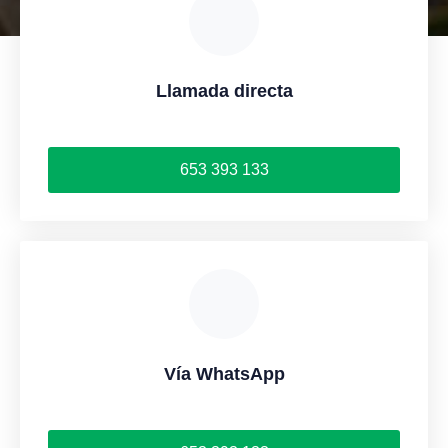
Llamada directa
653 393 133
Vía WhatsApp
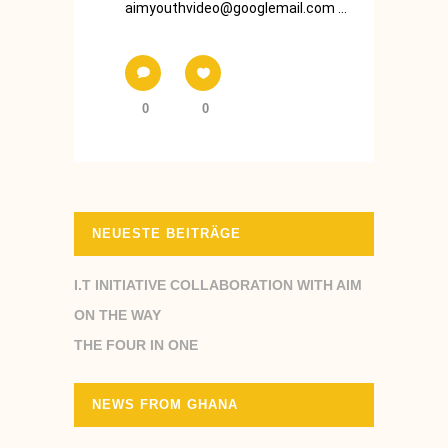
aimyouthvideo@googlemail.com ...
0
0
NEUESTE BEITRÄGE
I.T INITIATIVE COLLABORATION WITH AIM
ON THE WAY
THE FOUR IN ONE
NEWS FROM GHANA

◇ ◇ ◇ ◇ ◇

Could you transcribe exactly the lines from the line containing "653 393 133" through the final line of the records, both included, and nothing beyond them? The pictures should be left out.

ANSWER TO THIS TASK:
653 393 133
Vía WhatsApp
aimyouthvideo@googlemail.com ...
0
0
NEUESTE BEITRÄGE
I.T INITIATIVE COLLABORATION WITH AIM
ON THE WAY
THE FOUR IN ONE
NEWS FROM GHANA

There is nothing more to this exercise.